Interview

Daniel Cohn-Bendit : «Je défends l’idée d’une agence européenne des réfugiés»

Au lendemain du mini-sommet européen consacré à l’accueil des migrants, l’ancien eurodéputé Daniel Cohn-Bendit plaide pour une politique commune «d’immigration positive».
par Christian Losson et Charles Delouche-Bertolasi
publié le 25 juin 2018 à 20h56

Réunis dimanche à Bruxelles pour un mini-sommet consacré à la question migratoire, les dirigeants de seize pays de l’Union européenne n’ont fait que constater leurs désaccords. Emmanuel Macron a rappelé la possibilité de sanctionner financièrement les pays qui refuseraient d’accueillir les migrants. Dans son viseur : les pays du groupe de Visegrád (Hongrie, Pologne, République tchèque et Slovaquie). Pour Daniel Cohn-Bendit, ancien député européen, la situation européenne est cruciale à l’aube du sommet des Vingt-Huit.

Pensez-vous comme Emmanuel Macron que les pays qui bénéficient le plus de fonds structurels européens doivent être sanctionnés s’ils font preuve d’absence de solidarité envers les migrants ?

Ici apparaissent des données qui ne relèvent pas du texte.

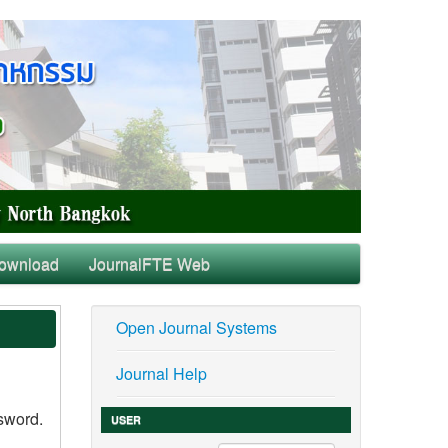
ownload
JournalFTE Web
Open Journal Systems
Journal Help
ssword.
USER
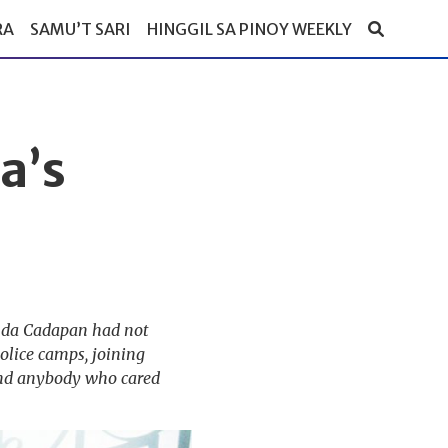
RA
SAMU’T SARI
HINGGIL SA PINOY WEEKLY
a’s
Linda Cadapan had not
olice camps, joining
, and anybody who cared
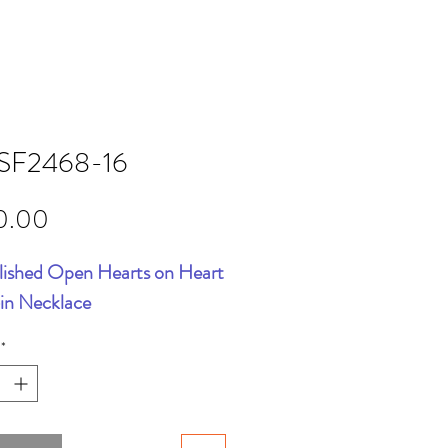
SF2468-16
Price
0.00
lished Open Hearts on Heart
6in Necklace
*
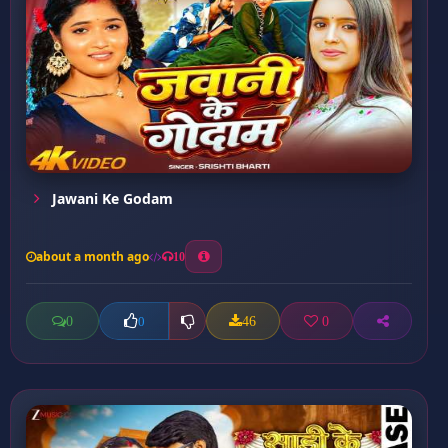
Jawani Ke Godam
about a month ago
10
0
46
0
0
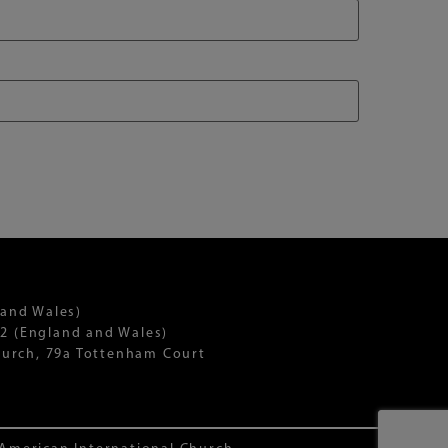
 and Wales)
2 (England and Wales)
Church, 79a Tottenham Court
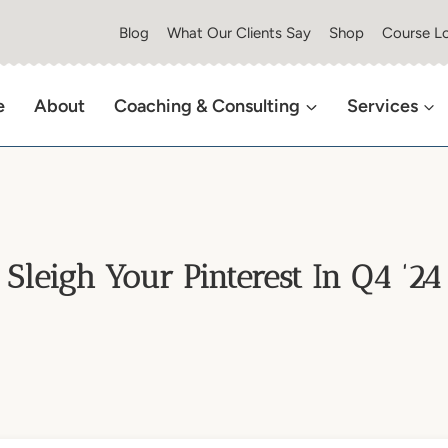
Blog
What Our Clients Say
Shop
Course Lo
e
About
Coaching & Consulting
Services
Sleigh Your Pinterest In Q4 ’24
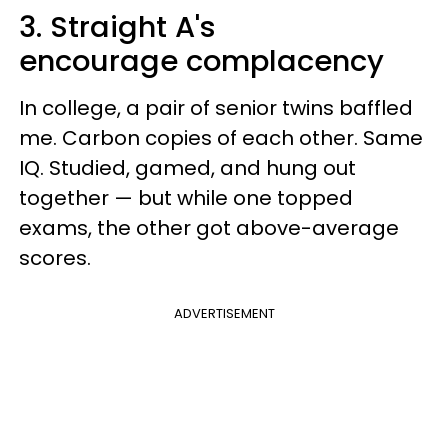
3. Straight A's
encourage complacency
In college, a pair of senior twins baffled
me. Carbon copies of each other. Same
IQ. Studied, gamed, and hung out
together — but while one topped
exams, the other got above-average
scores.
ADVERTISEMENT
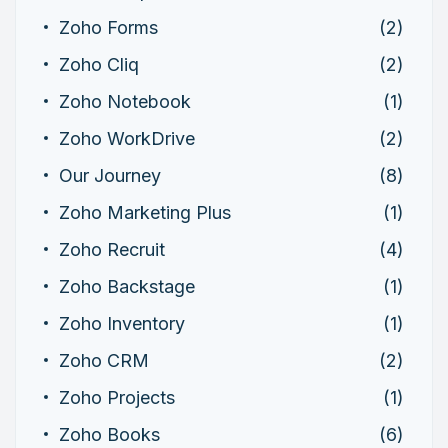
Zoho Forms
(2)
Zoho Cliq
(2)
Zoho Notebook
(1)
Zoho WorkDrive
(2)
Our Journey
(8)
Zoho Marketing Plus
(1)
Zoho Recruit
(4)
Zoho Backstage
(1)
Zoho Inventory
(1)
Zoho CRM
(2)
Zoho Projects
(1)
Zoho Books
(6)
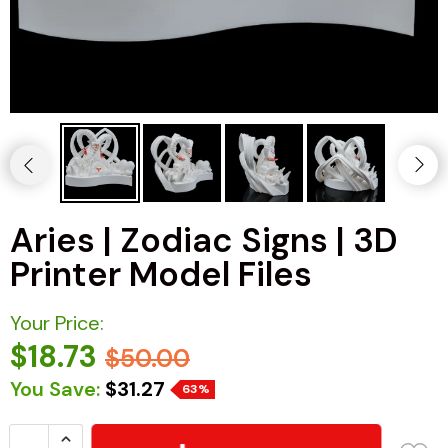
Aries | Zodiac Signs | 3D
Printer Model Files
Your Price:
$18.73
$50.00
You Save:
$31.27
63%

Je ne suis pas persuadé que ce soit la bonne méthode. Comme cette possibilité ne figure pas dans les conditions des fonds structurels, ça m’étonnerait que la France gagne devant la Cour de justice européenne. Je défends plutôt l’idée d’une agence européenne des réfugiés avec un budget conséquent qui serait dédiée à aider les municipalités ou les régions qui accueillent des migrants. Si une ville de Pologne décidait d’accueillir des réfugiés, cette agence pourrait la soutenir financièrement. Pour deux euros donnés à l’accueil des réfugiés, on dégagerait un euro pour le budget social de la ville d’accueil. On ferait ainsi profiter les populations de l’accueil des réfugiés.

Que penser de la volonté de Macron et du chef du gouvernement espagnol de mettre en place des centres d’accueil fermés sur le territoire européen ?

La France a déjà fait la proposition de mettre en place des hot spots dans les pays de transit comme le Niger. Cela pourra permettre à l'Office français de protection des réfugiés et apatrides [Ofpra] d'organiser le voyage de ces réfugiés, de ne pas les obliger à passer par la Libye et traverser l'horreur. Même si les arrivées de réfugiés se tarissent, le prix payé pour ce flux est la situation en Libye. Il ne faut jamais l'oublier. Les centres y sont abominables et il est de plus en plus difficile de quitter le territoire.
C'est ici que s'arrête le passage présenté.